The old man gave a slow, almost respectful nod. "You are better than I was. At your age. The raw power… the instinct. He would have hated admitting it, but he'd have seen it." He raised the greatsword to a high guard, two-handed. The plain steel began to hum, then to glow with a sickly, phosphorescent green light, like corrupted moss. The air crackled with ozone and a smell like opened graves. "But he never taught you this."

The old man's body seemed to swell with borrowed power. He didn't just swing the sword; he unleashed it. The glowing blade cut through the air not in an arc, but in a horizontal plane of annihilating energy.

It didn't just aim for Arrion.

It cut through the ancient standing stone beside him, shearing the monolith in two with a deafening crack of sundered rock.
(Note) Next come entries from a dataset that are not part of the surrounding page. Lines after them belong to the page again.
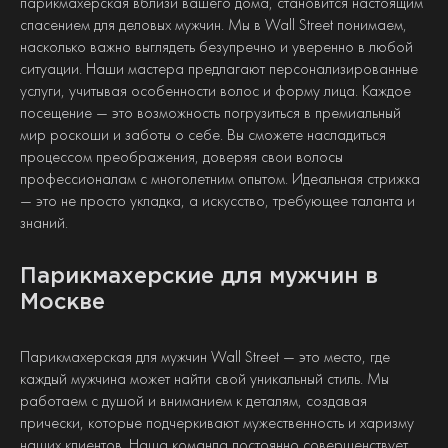
парикмахерская вблизи вашего дома, становится настоящим
спасением для деловых мужчин. Мы в Wall Street понимаем,
насколько важно выглядеть безупречно и уверенно в любой
ситуации. Наши мастера предлагают персонализированные
услуги, учитывая особенности волос и форму лица. Каждое
посещение — это возможность погрузиться в премиальный
мир роскоши и заботы о себе. Вы сможете насладиться
процессом преображения, доверяя свои волосы
профессионалам с многолетним опытом. Идеальная стрижка
— это не просто укладка, а искусство, требующее таланта и
знаний.
Парикмахерские для мужчин в
Москве
Парикмахерская для мужчин Wall Street — это место, где
каждый мужчина может найти свой уникальный стиль. Мы
работаем с душой и вниманием к деталям, создавая
прически, которые подчеркивают мужественность и харизму
наших клиентов. Наша команда постоянно совершенствует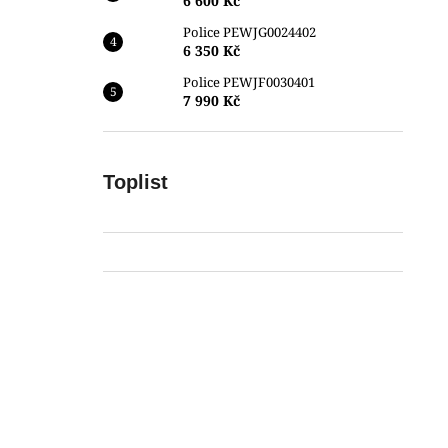
6 600 Kč
Police PEWJG0024402
6 350 Kč
Police PEWJF0030401
7 990 Kč
Toplist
It sliced through the trunk of a massive oak behind Arrion as if it were parchment, the tree groaning as it began its slow topple. The wave of force, the sheer concussive blast of the magical strike, hit Arrion like a landslide.

There was no blocking it. No dodging. The world became sound, fury, and blinding green light. The impact lifted him off his feet, hurling him backward off the rocky shelf. He crashed through brittle branches, the world a tumbling cacophony of snapping wood and his own grunt of agony, before slamming into the soft, rotten loam of the forest floor at the base of the outcrop.

Stars exploded behind his eyes. Every breath was a knife in his chest. His axes were gone, lost in the fall. *Nightshade* was still at his hip, but his body felt broken, his spirit stunned. He lay in the crushing dark, the groans of the falling tree and the slow drip of stone fragments the only sounds above the ringing in his ears.

From above, he heard the younger man's voice, crisp and satisfied. "Finish it."

Boots began to descend the slope toward him.